- [The problem] What lines of the material hold the string "viewcube"? Pull each of them out.

- [Entries supplied]
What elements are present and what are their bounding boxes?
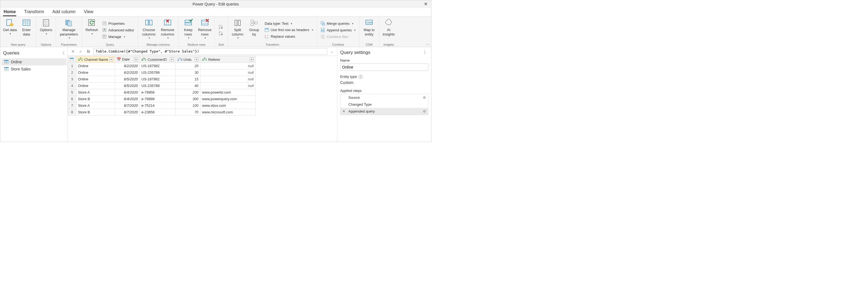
row-number[interactable]: 1: [68, 63, 76, 69]
split-column-button[interactable]: Split column: [229, 17, 246, 40]
table-row[interactable]: 3Online6/5/2020US-18798215null: [68, 76, 255, 82]
formula-cancel-icon[interactable]: ✕: [70, 48, 76, 55]
table-row[interactable]: 8Store B6/7/2020e-2365870www.microsoft.c…: [68, 109, 255, 115]
cell-units[interactable]: 30: [176, 69, 200, 76]
append-queries-button[interactable]: Append queries: [319, 27, 358, 33]
query-name-input[interactable]: [340, 64, 428, 71]
step-appended-query[interactable]: ✕ Appended query ⚙: [340, 108, 428, 115]
table-row[interactable]: 1Online6/2/2020US-18798220null: [68, 63, 255, 69]
cell-channel[interactable]: Store B: [76, 96, 115, 102]
cell-date[interactable]: 6/2/2020: [115, 69, 140, 76]
enter-data-button[interactable]: Enter data: [19, 17, 34, 37]
refresh-button[interactable]: Refresh: [84, 17, 100, 36]
table-row[interactable]: 4Online6/5/2020US-23578940null: [68, 82, 255, 89]
map-to-entity-button[interactable]: CDM Map to entity: [361, 17, 377, 37]
filter-icon[interactable]: ▾: [134, 58, 138, 61]
row-number[interactable]: 3: [68, 76, 76, 82]
filter-icon[interactable]: ▾: [170, 58, 174, 61]
tab-add-column[interactable]: Add column: [52, 8, 76, 16]
cell-customerid[interactable]: US-235789: [140, 69, 176, 76]
cell-customerid[interactable]: e-78899: [140, 96, 176, 102]
cell-date[interactable]: 6/5/2020: [115, 82, 140, 89]
cell-customerid[interactable]: US-187982: [140, 63, 176, 69]
cell-date[interactable]: 6/7/2020: [115, 109, 140, 115]
data-type-button[interactable]: Data type: Text: [263, 21, 315, 27]
remove-rows-button[interactable]: Remove rows: [197, 17, 213, 40]
cell-date[interactable]: 6/5/2020: [115, 76, 140, 82]
cell-customerid[interactable]: e-23658: [140, 109, 176, 115]
cell-channel[interactable]: Online: [76, 76, 115, 82]
sidebar-collapse-icon[interactable]: 〈: [60, 50, 65, 56]
cell-customerid[interactable]: US-187982: [140, 76, 176, 82]
cell-referer[interactable]: www.powerquery.com: [200, 96, 255, 102]
filter-icon[interactable]: ▾: [250, 58, 254, 61]
properties-button[interactable]: Properties: [100, 21, 136, 27]
ribbon-collapse-button[interactable]: ︿: [426, 41, 430, 46]
cell-referer[interactable]: null: [200, 82, 255, 89]
row-number[interactable]: 5: [68, 89, 76, 96]
data-grid[interactable]: ABC Channel Name▾ 📅 Date▾ ABC CustomerID…: [68, 56, 337, 142]
col-customerid[interactable]: ABC CustomerID▾: [140, 56, 176, 63]
filter-icon[interactable]: ▾: [109, 58, 113, 61]
cell-units[interactable]: 300: [176, 96, 200, 102]
col-referer[interactable]: ABC Referer▾: [200, 56, 255, 63]
corner-cell[interactable]: [68, 56, 76, 63]
col-channel-name[interactable]: ABC Channel Name▾: [76, 56, 115, 63]
col-units[interactable]: 123 Units▾: [176, 56, 200, 63]
cell-customerid[interactable]: US-235789: [140, 82, 176, 89]
fx-icon[interactable]: fx: [86, 48, 92, 55]
expand-settings-icon[interactable]: 〉: [424, 49, 428, 56]
first-row-headers-button[interactable]: Use first row as headers: [263, 27, 315, 33]
manage-parameters-button[interactable]: Manage parameters: [58, 17, 80, 40]
cell-referer[interactable]: www.powerbi.com: [200, 89, 255, 96]
group-by-button[interactable]: Group by: [246, 17, 262, 37]
cell-referer[interactable]: www.xbox.com: [200, 102, 255, 109]
table-row[interactable]: 6Store B6/4/2020e-78899300www.powerquery…: [68, 96, 255, 102]
cell-date[interactable]: 6/4/2020: [115, 96, 140, 102]
sort-desc-button[interactable]: ZA: [218, 31, 224, 36]
cell-channel[interactable]: Store A: [76, 89, 115, 96]
row-number[interactable]: 7: [68, 102, 76, 109]
info-icon[interactable]: i: [359, 75, 363, 79]
table-row[interactable]: 7Store A6/7/2020e-75214100www.xbox.com: [68, 102, 255, 109]
tab-view[interactable]: View: [83, 8, 94, 16]
get-data-button[interactable]: Get data: [2, 17, 18, 36]
combine-files-button[interactable]: Combine files: [319, 34, 358, 40]
cell-date[interactable]: 6/7/2020: [115, 102, 140, 109]
close-button[interactable]: ✕: [420, 1, 431, 7]
keep-rows-button[interactable]: Keep rows: [180, 17, 196, 40]
row-number[interactable]: 4: [68, 82, 76, 89]
cell-units[interactable]: 70: [176, 109, 200, 115]
gear-icon[interactable]: ⚙: [423, 96, 426, 100]
sort-asc-button[interactable]: AZ: [218, 24, 224, 29]
cell-date[interactable]: 6/2/2020: [115, 63, 140, 69]
cell-units[interactable]: 200: [176, 89, 200, 96]
col-date[interactable]: 📅 Date▾: [115, 56, 140, 63]
delete-step-icon[interactable]: ✕: [342, 109, 346, 113]
options-button[interactable]: Options: [38, 17, 54, 36]
cell-referer[interactable]: null: [200, 69, 255, 76]
cell-units[interactable]: 20: [176, 63, 200, 69]
manage-button[interactable]: Manage: [100, 34, 136, 40]
tab-transform[interactable]: Transform: [24, 8, 44, 16]
step-source[interactable]: Source ⚙: [340, 94, 428, 101]
table-row[interactable]: 5Store A6/4/2020e-78956200www.powerbi.co…: [68, 89, 255, 96]
choose-columns-button[interactable]: Choose columns: [140, 17, 158, 40]
formula-expand-icon[interactable]: ⌄: [329, 48, 335, 55]
merge-queries-button[interactable]: Merge queries: [319, 21, 358, 27]
cell-channel[interactable]: Online: [76, 63, 115, 69]
row-number[interactable]: 6: [68, 96, 76, 102]
ai-insights-button[interactable]: AI insights: [381, 17, 397, 37]
row-number[interactable]: 8: [68, 109, 76, 115]
gear-icon[interactable]: ⚙: [423, 109, 426, 113]
cell-referer[interactable]: www.microsoft.com: [200, 109, 255, 115]
cell-channel[interactable]: Online: [76, 82, 115, 89]
remove-columns-button[interactable]: Remove columns: [158, 17, 177, 40]
cell-channel[interactable]: Store B: [76, 109, 115, 115]
cell-customerid[interactable]: e-78956: [140, 89, 176, 96]
formula-accept-icon[interactable]: ✓: [78, 48, 84, 55]
row-number[interactable]: 2: [68, 69, 76, 76]
query-item-store-sales[interactable]: Store Sales: [1, 66, 66, 73]
formula-input[interactable]: [93, 48, 327, 55]
cell-referer[interactable]: null: [200, 63, 255, 69]
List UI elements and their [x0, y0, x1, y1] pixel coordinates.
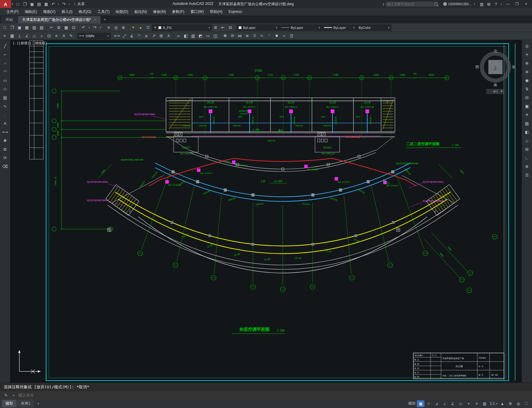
camera-tool-icon[interactable]: ▣	[523, 103, 531, 110]
sun-tool-icon[interactable]: ☀	[523, 111, 531, 118]
dimstyle-combo[interactable]: ⟷ DIMN ▾	[77, 33, 111, 39]
grid-toggle-icon[interactable]: ▦	[417, 400, 424, 407]
menu-dimension[interactable]: 标注(N)	[132, 8, 150, 15]
look-tool-icon[interactable]: ◉	[523, 77, 531, 84]
circle-tool-icon[interactable]: ○	[1, 60, 9, 67]
new-file-icon[interactable]: □	[14, 1, 22, 7]
lineweight-combo[interactable]: ByLayer ▾	[322, 25, 357, 31]
menu-help[interactable]: 帮助(H)	[207, 8, 225, 15]
save-icon[interactable]: ▣	[29, 1, 36, 7]
color-combo[interactable]: ByLayer ▾	[237, 25, 279, 31]
command-input[interactable]	[18, 393, 530, 398]
explode-icon[interactable]: ✸	[273, 33, 280, 39]
hatch-icon[interactable]: ▨	[190, 33, 197, 39]
fillet-icon[interactable]: ◜	[266, 33, 273, 39]
cart-icon[interactable]: ▥	[478, 1, 485, 7]
grid-icon[interactable]: ▦	[9, 33, 16, 39]
pan-tool-icon[interactable]: ✛	[523, 51, 531, 58]
search-input[interactable]	[387, 2, 433, 6]
open-file-icon[interactable]: ❐	[22, 1, 29, 7]
minimize-button[interactable]: —	[503, 0, 512, 8]
arc-tool-icon[interactable]: ◠	[1, 68, 9, 75]
mirror-icon[interactable]: ⋈	[236, 33, 243, 39]
command-arrow-icon[interactable]: ▸	[12, 392, 16, 398]
maximize-button[interactable]: ❐	[512, 0, 522, 8]
layer-previous-icon[interactable]: ⇤	[219, 25, 227, 31]
layer-properties-icon[interactable]: ≣	[212, 25, 219, 31]
orbit-tool-icon[interactable]: ⊛	[523, 68, 531, 75]
orbit-icon[interactable]: ⊛	[120, 25, 127, 31]
snap-toggle-icon[interactable]: ⌗	[425, 400, 432, 407]
mtext-icon[interactable]: Ａ	[165, 33, 172, 39]
new-icon[interactable]: □	[1, 25, 8, 31]
menu-parametric[interactable]: 参数(P)	[169, 8, 187, 15]
spline-tool-icon[interactable]: ∿	[1, 103, 9, 110]
isodraft-toggle-icon[interactable]: ◇	[457, 400, 464, 407]
command-history[interactable]: 选择注释对象或 [放弃(U)/模式(M)]: *取消*	[0, 382, 532, 391]
walk-tool-icon[interactable]: ⇅	[523, 85, 531, 93]
viewcube-south[interactable]: 南	[494, 83, 497, 87]
redo-icon[interactable]: ↷	[61, 1, 68, 7]
match-properties-icon[interactable]: ⌬	[70, 25, 77, 31]
titlebar-chevron-icon[interactable]: ❯	[382, 1, 385, 7]
publish-icon[interactable]: ▨	[38, 25, 45, 31]
rotate-tool-icon[interactable]: ⟳	[1, 154, 9, 161]
region-icon[interactable]: ◫	[212, 33, 219, 39]
dim-diameter-icon[interactable]: ⌀	[143, 33, 150, 39]
plot-icon[interactable]: ▦	[43, 1, 50, 7]
redo-arrow-icon[interactable]: ▾	[68, 1, 71, 7]
infer-toggle-icon[interactable]: ⊿	[433, 400, 440, 407]
viewcube-west[interactable]: 西	[475, 65, 479, 69]
properties-icon[interactable]: ☰	[288, 33, 295, 39]
osnap-icon[interactable]: ◇	[31, 33, 38, 39]
layer-on-icon[interactable]: ☀	[130, 25, 137, 31]
close-button[interactable]: ×	[522, 0, 531, 8]
save-as-icon[interactable]: ▤	[36, 1, 43, 7]
copy-icon[interactable]: ⧉	[55, 25, 62, 31]
dim-radius-icon[interactable]: ◠	[136, 33, 143, 39]
paste-icon[interactable]: ▩	[63, 25, 70, 31]
nav-wheel-icon[interactable]: ◎	[523, 42, 531, 50]
offset-icon[interactable]: ≋	[244, 33, 251, 39]
help-icon[interactable]: ?	[492, 1, 499, 7]
polar-toggle-icon[interactable]: ∠	[449, 400, 456, 407]
menu-window[interactable]: 窗口(W)	[188, 8, 207, 15]
table-icon[interactable]: ⊞	[158, 33, 165, 39]
linetype-combo[interactable]: ByLayer ▾	[279, 25, 322, 31]
workspace-switch-icon[interactable]: ⚙	[506, 400, 514, 407]
hatch-tool-icon[interactable]: ▨	[1, 94, 9, 101]
app-logo-icon[interactable]: A	[0, 0, 11, 8]
section-tool-icon[interactable]: ⊟	[523, 94, 531, 101]
undo-icon[interactable]: ↶	[50, 1, 57, 7]
snap-icon[interactable]: ⌖	[1, 33, 8, 39]
copy-tool-icon[interactable]: ⧉	[1, 146, 9, 153]
text-style-icon[interactable]: A	[60, 33, 67, 39]
undo-arrow-icon[interactable]: ▾	[57, 1, 61, 7]
app-menu-arrow-icon[interactable]: ▾	[12, 2, 13, 6]
tab-start[interactable]: 开始	[1, 16, 17, 23]
plotstyle-combo[interactable]: ByColor ▾	[357, 25, 391, 31]
menu-draw[interactable]: 绘图(D)	[113, 8, 131, 15]
viewcube-north[interactable]: 北	[494, 49, 497, 53]
isolate-objects-icon[interactable]: ◎	[514, 400, 522, 407]
account-menu[interactable]: 15059991356... ▾	[443, 1, 476, 7]
plot-preview-icon[interactable]: ▧	[31, 25, 38, 31]
undo-list-icon[interactable]: ▾	[87, 25, 91, 31]
open-icon[interactable]: ❐	[9, 25, 16, 31]
polyline-tool-icon[interactable]: ⌐	[1, 51, 9, 58]
rectangle-tool-icon[interactable]: ▭	[1, 77, 9, 84]
polar-icon[interactable]: ∠	[23, 33, 30, 39]
rotate-icon[interactable]: ⟳	[229, 33, 236, 39]
model-tab[interactable]: 模型	[2, 400, 17, 407]
dim-aligned-icon[interactable]: ⤢	[121, 33, 128, 39]
move-icon[interactable]: ✥	[222, 33, 229, 39]
save-icon[interactable]: ▣	[16, 25, 23, 31]
redo-icon[interactable]: ↷	[91, 25, 98, 31]
trim-icon[interactable]: ✁	[258, 33, 266, 39]
search-icon[interactable]	[434, 2, 437, 6]
undo-icon[interactable]: ↶	[80, 25, 87, 31]
menu-modify[interactable]: 修改(M)	[150, 8, 169, 15]
viewport-label[interactable]: [-][俯视][二维线框]	[13, 41, 47, 45]
viewcube-east[interactable]: 东	[512, 65, 515, 69]
share-button[interactable]: ⇪ 共享	[73, 2, 85, 7]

- [Written reply]
viewcube-south[interactable]: 南	[494, 83, 497, 87]
viewcube-west[interactable]: 西	[475, 65, 479, 69]
viewcube-north[interactable]: 北	[494, 49, 497, 53]
viewcube-east[interactable]: 东	[512, 65, 515, 69]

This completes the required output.